At this time, the photosensitive resin layer was not substantially developed. Then, the photosensitive resin layer is developed using a 1% sodium carbonate aqueous solution, and the unnecessary portion is removed through a brushing process.
After baking at 0 ° C. for 120 minutes, a columnar transparent spacer pixel pattern having a side of 16 μm and an average height of about 4.5 μm was formed on the color filter substrate.

An alignment film of polyimide is formed on the color filter having the obtained spacer pixel pattern,
After rubbing with a roll of nylon cloth, the electrode substrate facing the color filter side is sealed with a sealing material at 180 ° C., liquid crystal is injected, and color liquid crystal display elements L1 to L7 having a diagonal size of 26 cm. Was produced.
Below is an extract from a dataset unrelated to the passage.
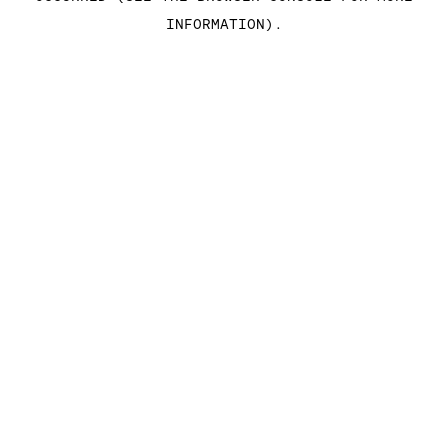
INFORMATION)
.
With respect to each of the obtained liquid crystal display devices, color unevenness occurring on the liquid crystal screen was visually observed, and the liquid crystal contamination property was evaluated according to the following criteria. The results are shown in Table 1. <Evaluation criteria> ◎: There is considerable color unevenness ○: There is slight color unevenness △ ×: There is some color unevenness ×: There is considerable color unevenness

[0108]

[Table 1] From the results of Table 1, Example 1 in which the plastic deformation amount (dot compression amount) of the spacer is in the range of 0.03 μm to 0.3 μm
Nos. 4 to 4 show no liquid crystal display unevenness as compared with Comparative Examples 1 to 3 in which the dot compression amount is outside the range, and it is recognized that a high quality image can be provided.

[0109]

According to the present invention, the spacer resin composition capable of defining the plastic deformation amount of the spacer at the sealing temperature at the time of producing the liquid crystal in an appropriate range and the target liquid crystal layer thickness are uniform. It is possible to provide a liquid crystal display element capable of displaying a high-quality image without liquid crystal display unevenness.

Claims (5)

[Claims] 1. A resin composition for a spacer for forming a spacer pixel pattern arranged on a substrate for keeping a thickness of a liquid crystal layer in a liquid crystal display device constant, wherein a single resin is used at a sealing temperature during liquid crystal production. The amount of plastic deformation for the spacer load of 1 gf is 0.03 μm to 0.3
A resin composition for a spacer, which has a thickness of μm. 2. The resin composition for spacers according to claim 1, which contains an extender pigment. 3. The resin composition for a spacer according to claim 1, wherein the content of the extender pigment is 1 to 50 mass% of the total solid content of the resin composition for the spacer. 4. A photosensitive resin layer of a photosensitive transfer material comprising an alkali-soluble thermoplastic resin layer, an intermediate layer and a photosensitive resin layer on a temporary support in this order. Item 1
4. The resin composition for spacers according to any one of 1 to 3. 5. In a liquid crystal display device in which liquid crystal is sealed between a pair of substrates arranged to face each other, a spacer pixel pattern arranged on the substrate to keep the thickness of the liquid crystal layer constant. Item 5. A liquid crystal display device, which is formed from the resin composition for a spacer according to any one of items 1 to 4.